Maximiliane Leuschner on Nina Katchadourian


Back in 2020, as the world came to a standstill, Nina Katchadourian revisited Dougal Robertson’s Survive the Savage Sea. Based on a true story, the 1973 bestseller recounts the adventures of a Scottish family who survived thirty-eight days adrift on a dinghy in the Pacific Ocean, following an attack by orca whales that sank their wooden schooner, the Lucette. Fascinated by this story since the age of seven, Katchadourian connected with the author’s eldest son, Douglas Robertson, to reconstruct the events of June 15 to July 22, 1972. She did so via daily text messages and phone conversations over the same thirty-eight days in 2020. What started as a simple lockdown-coping mechanism turned into a hearty friendship. Robertson began reading daily passages from his father’s memoir, regaling Katchadourian with the minutiae of his family’s experience, from hunting dorados and sea turtles to bailing water, soothing salt-burned skin, extemporizing imaginary radio broadcasts, and longing for fresh fruit salad. Katchadourian, meanwhile, fashioned life-size watercolor cutouts of an orca, sea turtles, and dorados, which she occasionally mailed to Robertson in Barnet, North London, in exchange for photographs. Together, they slowly built “To Feel Something That Was Not of Our World,” an immersive diary of the events chronicled in Survive the Savage Sea. The exhibition run coincided with the fiftieth anniversary of the Robertsons’ ordeal.
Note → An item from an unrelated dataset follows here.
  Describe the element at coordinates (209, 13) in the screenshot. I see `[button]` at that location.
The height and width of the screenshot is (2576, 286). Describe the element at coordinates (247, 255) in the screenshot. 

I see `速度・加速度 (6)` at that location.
In the exhibition, childlike curiosity, imagination, and lived memory coalesced into a multisensory seascape. A painted and vinyl-lettered time line lined the ceiling, tracking the days to visualize the distortion of time at sea: The eventful first day spread over one gallery wall, while the quieter days 32 through 37 took up only a quarter of the space. Exotic marine creatures populated the deep-blue walls below and featured a life-size (yet flatly mounted) orca, colorful cut-out dorados and sharks, as well as delicate wire models of turtles and flying fish. Scattered among the sea creatures was an eclectic array of Douglas’s personal memorabilia: a mug filled with coffee, a pile of used clothes, a tin of fizzy orange juice, and two open books—his father’s Survive the Savage Sea next to his own published memoir, Last Voyage of the Lucette (2005)—revealing personal annotations to compare and contrast. Excerpts from the more than fifty hours of audio interviews, accessible via a QR code at the entrance, guided visitors through the exhibition and decoded the surrounding props; for instance, a coffee mug represents the moment before the orca attack, while, according to Douglas, the gooey centers of turtle eggs taste like Lindor chocolates. The show closed with a rolled-up rope symbolizing the family’s rescue and the end to their ordeal.
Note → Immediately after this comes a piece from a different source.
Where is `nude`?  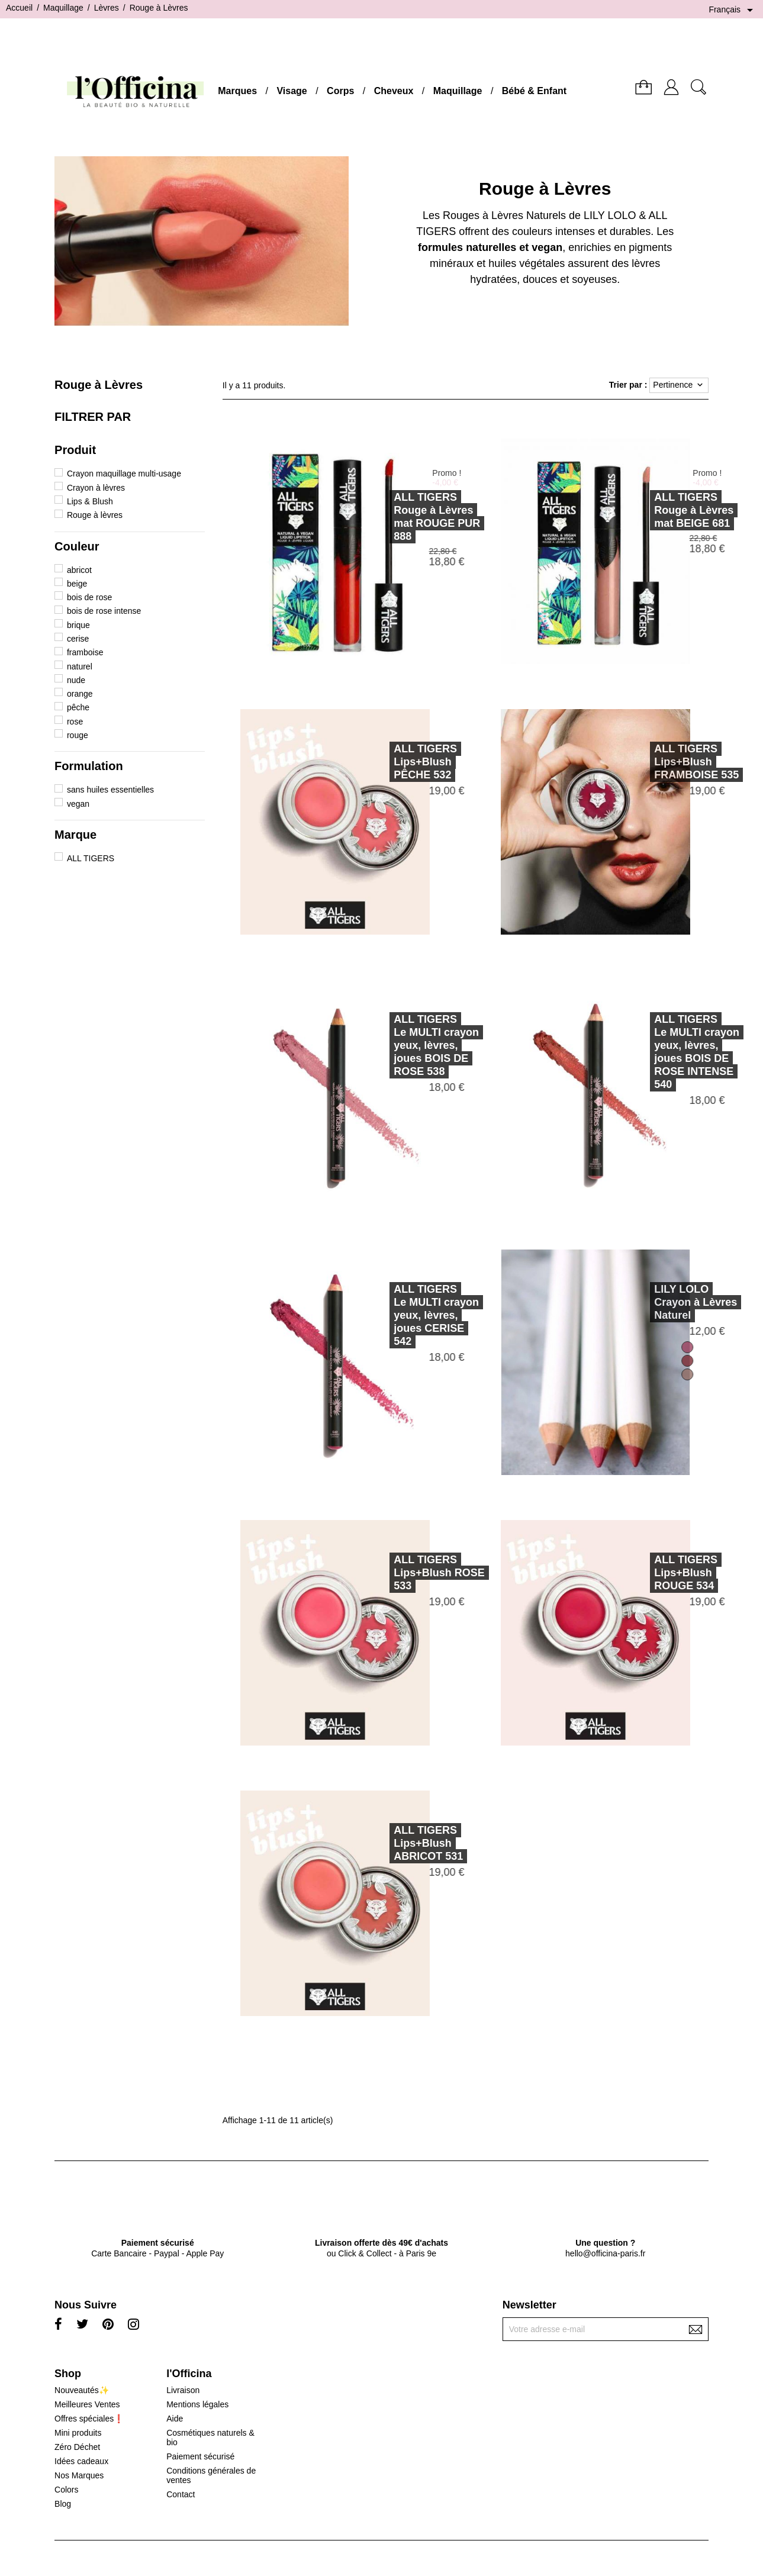 nude is located at coordinates (76, 680).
Ultimately, “To Feel Something That Was Not of Our World” was more than the product of a relatable yearning for some far-flung adventure after two and a half years of Covid-19 regulations and lockdowns; it bridged Katchadourian’s artistic practice from her beginnings until today. Previous works, including the witty one-liners made of titles on book spines in Sorted Books, 1993–, the elaborate character maps and lineages in Paranormal Postcards, 2001–, and the Morse codes decoded from the sounds of popping corn in Talking Popcorn, 2001 (updated in 2012 and again in 2019), revealed the artist’s fanciful imagination, humor, and talent for storytelling. Yet these works remain formally concise. “To Feel Something That Was Not of Our World,” on the other hand, unfolded in space and time. It bore a particular likeness to The Recarcassing Ceremony, 2016, a video in which the artist made sense of her favorite childhood game with chalk drawings, wire sculptures, watercolor cutouts, and Playmobil figures—reminiscent of a school project—bridging past and present. In such works, imagination and memory become tangible, while storytelling turns into an immersive experience. For instance, a hopscotch-style chalk drawing of the Lucette on the floor invited viewers to explore the schooner’s narrowness in person, while the cold coffee cup, the fizzy orange juice, and the preparation on video of a fruit salad featuring strawberries, melons, grapes, and a scoop of vanilla ice cream conjured appetite. By appealing to multiple senses—not only sight but also hearing and touch—Katchadourian showed herself to be a virtuoso storyteller.